Рэй Брэдбери - О скитаньях вечных и о Земле
Дуглас осторожно приподнял восковую руку и стал двигать ею над танцем жизни, над шалостями костлявой старухи смерти, над сроками, и судьбами, и сумасбродствами – рука чуть касалась их, постукивала по ним, шелестела потускневшими ногтями. Повинуясь каким-то скрытым законам равновесия, колдунья склонила лицо и поглядела прямо на мальчиков; немигающие глаза ее сверкнули в ярком свете голой, без колпака, лампы.
– Предсказать тебе судьбу, Том? – тихо спросил Дуглас.
– Давай.
Из широченного рукава колдуньи выпала карта.

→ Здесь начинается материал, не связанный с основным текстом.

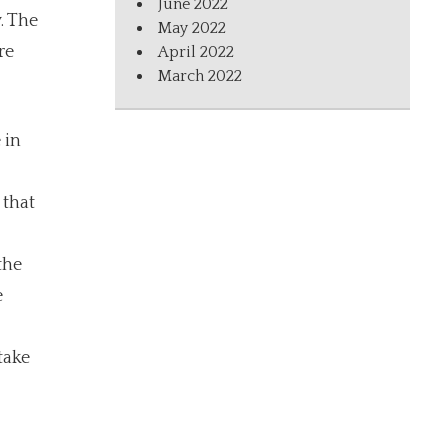
June 2022
. The
May 2022
re
April 2022
March 2022
 in
 that
the
e
take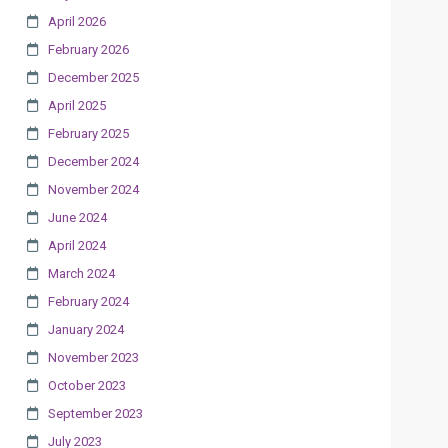
April 2026
February 2026
December 2025
April 2025
February 2025
December 2024
November 2024
June 2024
April 2024
March 2024
February 2024
January 2024
November 2023
October 2023
September 2023
July 2023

– Том, ты видал? Одна еще оставалась, спрятанная – и, пожалуйста, она кидает ее нам! – Дуглас поднес карту к свету. – Ничего нет. Я положу ее на ночь в коробку со всякой химией. Завтра откроем, а там проступят буквы.
– И что же там будет написано?
Дуглас закрыл глаза, чтобы получше разглядеть слова.
– Там будет вот что: «Ваша покорная слуга и преданный друг мадам Флористан Марианн Таро, хиромантка, целительница душ и прорицательница, сердечно вас благодарит».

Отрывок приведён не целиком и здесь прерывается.